Ricochet is the best place on the internet to discuss the issues of the day, either through commenting on posts or writing your own for our active and dynamic community in a fully moderated environment. In addition, the Ricochet Audio Network offers over 50 original podcasts with new episodes released every day.
Tech’s Productivity Problem
I am a computer graphics software engineer. Computer graphics is unusual in tech for having an appetite for performance that far outstrips what computer hardware can deliver. In many ways, we are the ones who drive computing performance forward, and our hardware is often used by other fields for unrelated tasks (for example, AI makes heavy use of the GPUs–graphical processor units–that are used to power computer games).

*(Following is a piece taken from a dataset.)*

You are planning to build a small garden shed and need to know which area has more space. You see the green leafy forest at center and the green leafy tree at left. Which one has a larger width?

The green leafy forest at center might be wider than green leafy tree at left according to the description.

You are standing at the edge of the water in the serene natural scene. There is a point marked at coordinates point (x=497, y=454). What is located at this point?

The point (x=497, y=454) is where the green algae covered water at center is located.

Most of the software world does not face these constraints. For most programmers (and the managers who employ them) the increases in computing power over the past 30 years were truly awe-inspiring; far in excess of what they thought they needed. It didn’t matter how crappy programmers or their tools were when in a few years’ time computers could be counted on to be exponentially faster. Programmers didn’t need to learn to deal with hard things like memory management, optimizing performance, or writing code that can run on multiple CPU cores simultaneously. Even worse, the people who write the tools programmers use–programming languages–felt they need not worry about these things either. One of the members of the C++ standards committee (a widely used programming language) admitted to me earlier this year to having once thought this way.
But computers aren’t getting faster anymore. There is a physical limit to how small you can make transistors, and there is also a limit to how many transistors you can turn on at once and not melt the chip. We have probably reached both limits and we certainly will have reached them in a year or two’s time.

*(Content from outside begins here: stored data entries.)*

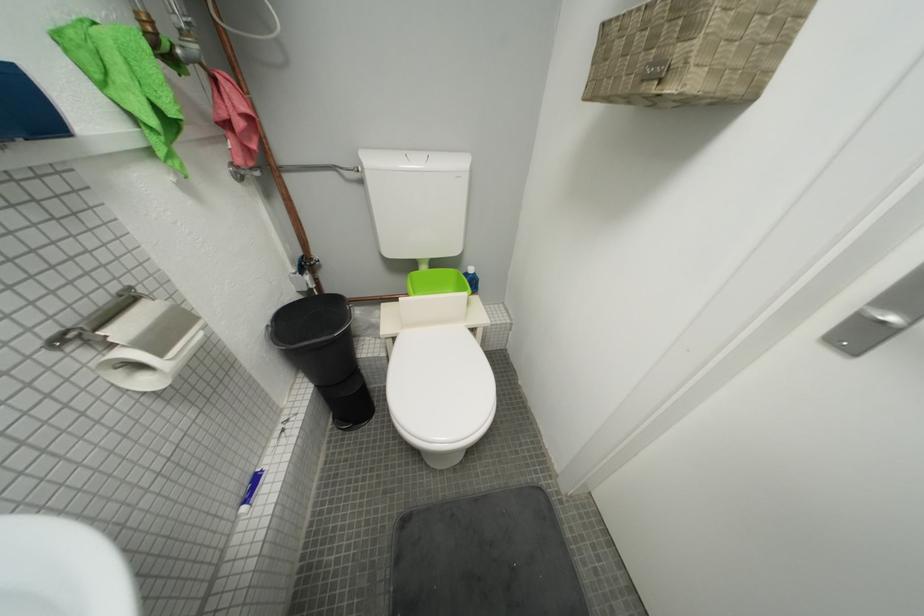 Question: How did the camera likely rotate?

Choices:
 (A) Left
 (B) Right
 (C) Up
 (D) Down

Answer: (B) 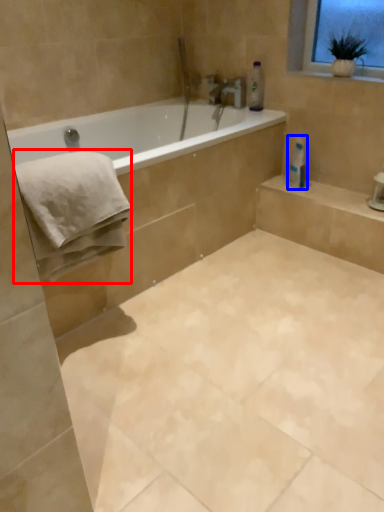 Question: Which point is further to the camera, bath towel (highlighted by a red box) or toilet paper (highlighted by a blue box)?

Choices:
 (A) bath towel
 (B) toilet paper

Answer: (B) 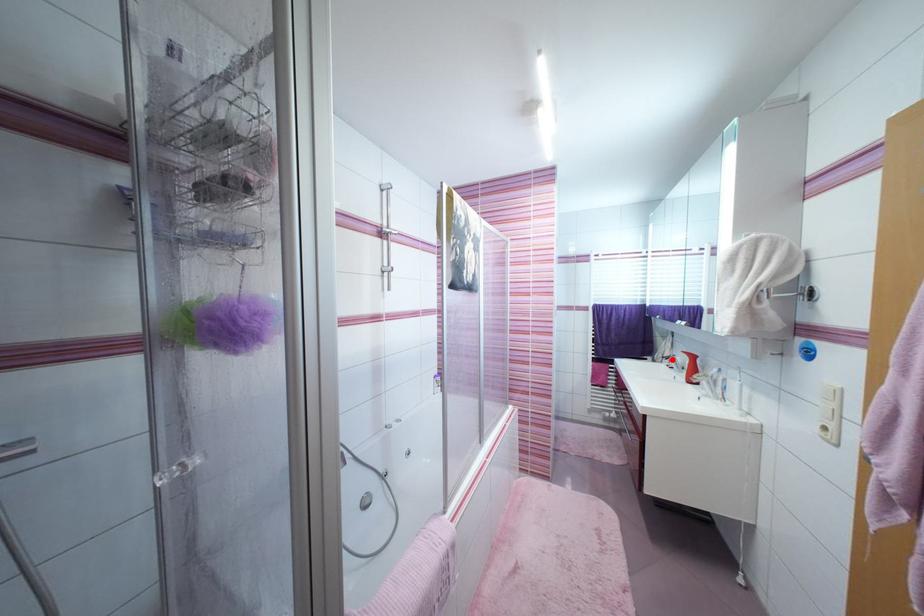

People are panicking. Industry leaders are wondering how they will manage, but their dependence on ever-faster CPUs will ultimately be their salvation. There is a wide scope to make computer software faster simply by rewriting old code. Most managers (and many programmers) fear this the way most people fear math, but I think they will be pleasantly surprised. Parallel programming and memory management are simply not as hard as they think, not when the right tools are used. Programmers who have spent 20 years thinking they can’t deal with managing memory or write parallel code are going to find that, actually, they can do these things.
Moore’s Law may be ending, but software will continue to advance.
Published in General
“Mega-dittos.”
“Kids today” just don’t seem to understand how computers really work.
Indeed. :-)
One problem you have with that kind of “subroutine” situation is that they will always have to be designed to include handling more possibilities than they will be needed for any given situation, which means they will contain more code than is needed for any given situation. Which amounts to bloat.

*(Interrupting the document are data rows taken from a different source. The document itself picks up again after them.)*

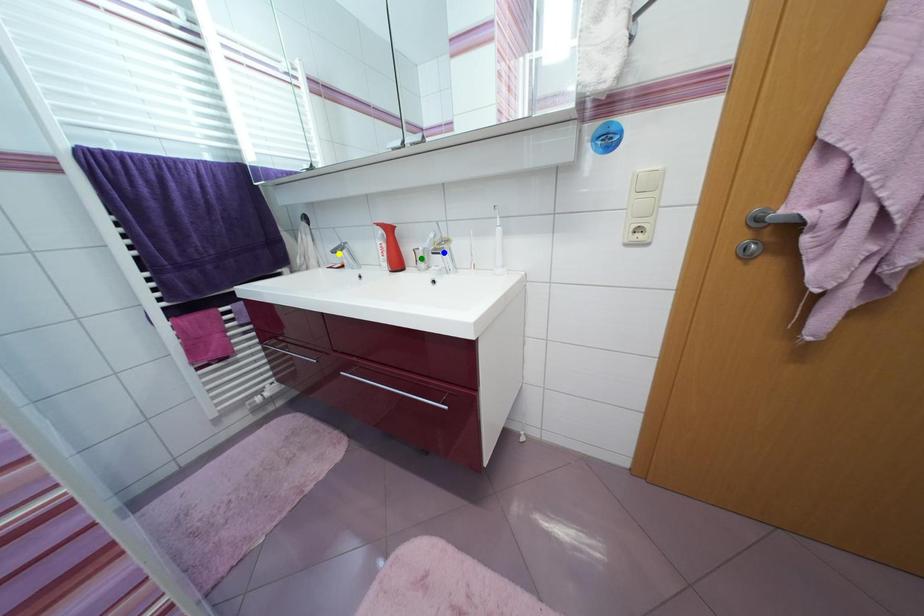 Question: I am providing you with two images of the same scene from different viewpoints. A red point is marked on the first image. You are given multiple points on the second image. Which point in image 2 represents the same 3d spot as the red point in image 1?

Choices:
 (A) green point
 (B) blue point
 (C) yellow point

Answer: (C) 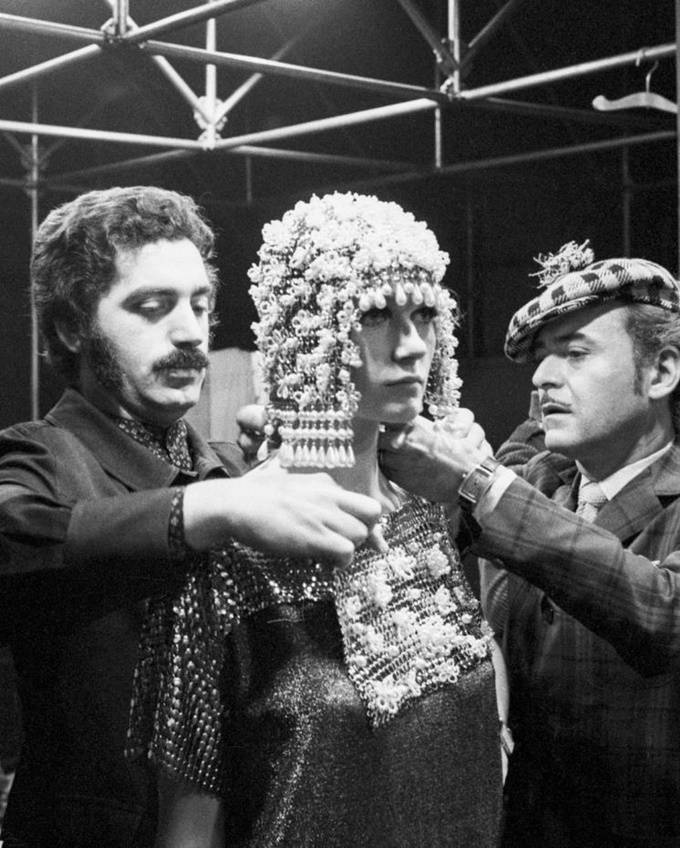 Locate an element on the screen. This screenshot has height=848, width=680. hanger is located at coordinates (646, 107). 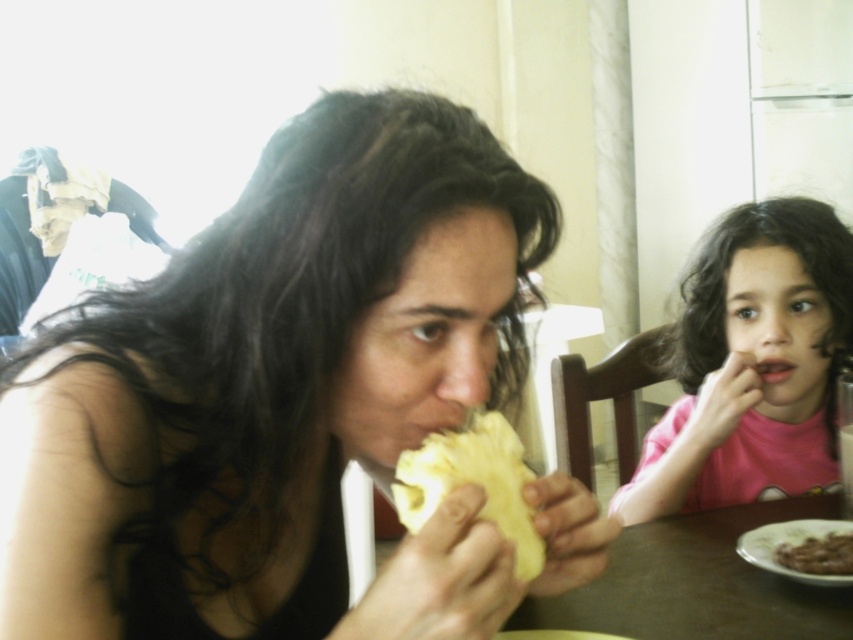 Question: Does brown wooden table at lower center appear on the right side of yellow matte pineapple at center?

Choices:
 (A) no
 (B) yes

Answer: (B)

Question: Does brown wooden table at lower center appear on the left side of brown crumbly cake at lower right?

Choices:
 (A) yes
 (B) no

Answer: (A)

Question: Can you confirm if brown wooden table at lower center is wider than yellow matte pineapple at center?

Choices:
 (A) no
 (B) yes

Answer: (B)

Question: Which object appears closest to the camera in this image?

Choices:
 (A) brown crumbly cake at lower right
 (B) brown wooden table at lower center
 (C) yellow matte bread at center

Answer: (C)

Question: Which of the following is the closest to the observer?

Choices:
 (A) (82, 449)
 (B) (561, 602)
 (C) (521, 548)

Answer: (A)

Question: Among these points, which one is nearest to the camera?

Choices:
 (A) (445, 483)
 (B) (659, 524)
 (C) (619, 499)
 (D) (851, 532)

Answer: (A)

These days, we actually need more procreation.
But they themselves may have played a part in getting rid of those roles and purposes because they felt them to be oppressive etc.
Yes. The modern Javascript stack is even worse. There are more pieces you can’t understand because you are meant to install it and move quickly. At least in my case I understand the stack pretty far down, and Clojure has a mentality of “go read your library if you want to know how stuff works.”
Being able to bootstrap the world from just a working computer is an open problem. We need more people who can bootstrap different languages without having those languages to begin with. Try compiling gcc without gcc, it can get to be quite an adventure.
use clang?
How do you bootstrap llvm?
Cool some of them with liquid acetylene and others with liquid oxygen.
use Microsoft visual studio.
But you ask the question and there is a cppcon video on the subject
Speaking of bootstrapping…
The one thing I really liked the most about the PDP-12 was that you could bootstrap it from a LINCtape/DECtape by just entering a single instruction on the switches, and then START. I don’t think any other DEC system let you execute an instruction immediately from the front panel, without first “depositing” it into memory. Certainly the PDP-8 models didn’t. Entering even the simplest “bootstrap” program to start from paper tape, took a few minutes, even if you had it memorized like I did. (And most PDP-8 system seemed to have that bootstrap program on a piece of paper taped to the front.)
But in practical terms the most useful thing about the PDP-12 was probably the ability to use the “oscilloscope” display as a “console” and just the keyboard of a teletype for input, without using lots and lots of paper (and ribbons) like we did with the 8/L.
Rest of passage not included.